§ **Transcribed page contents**
= Beginning of Section =

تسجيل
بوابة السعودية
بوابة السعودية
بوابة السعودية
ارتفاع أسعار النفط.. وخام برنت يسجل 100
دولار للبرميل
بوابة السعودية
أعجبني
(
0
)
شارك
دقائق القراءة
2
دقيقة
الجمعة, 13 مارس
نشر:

= End of Section =
= Beginning of Section =

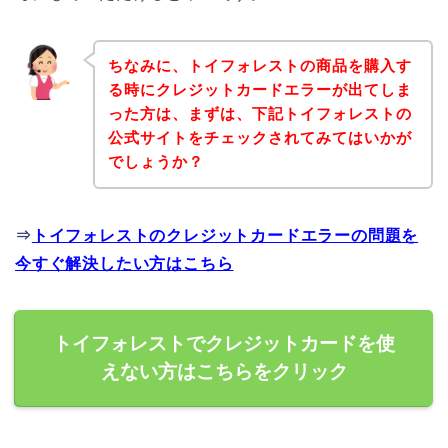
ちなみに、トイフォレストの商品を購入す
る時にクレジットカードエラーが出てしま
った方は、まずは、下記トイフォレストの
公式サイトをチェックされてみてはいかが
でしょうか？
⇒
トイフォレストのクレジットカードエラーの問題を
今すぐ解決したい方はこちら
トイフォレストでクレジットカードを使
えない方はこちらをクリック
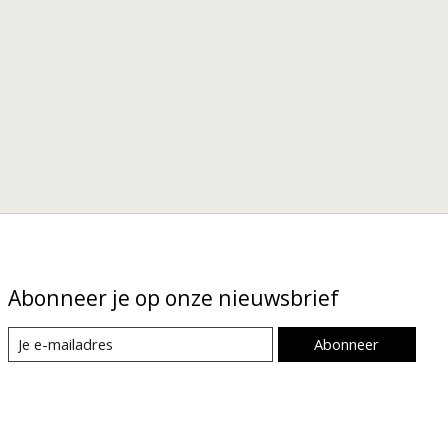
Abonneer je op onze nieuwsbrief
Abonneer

= End of Section =

§ **Task description**
Once you have read the entries above, state how many of their lines include "Abonneer", giving the number alone.

§ **Expected output**
2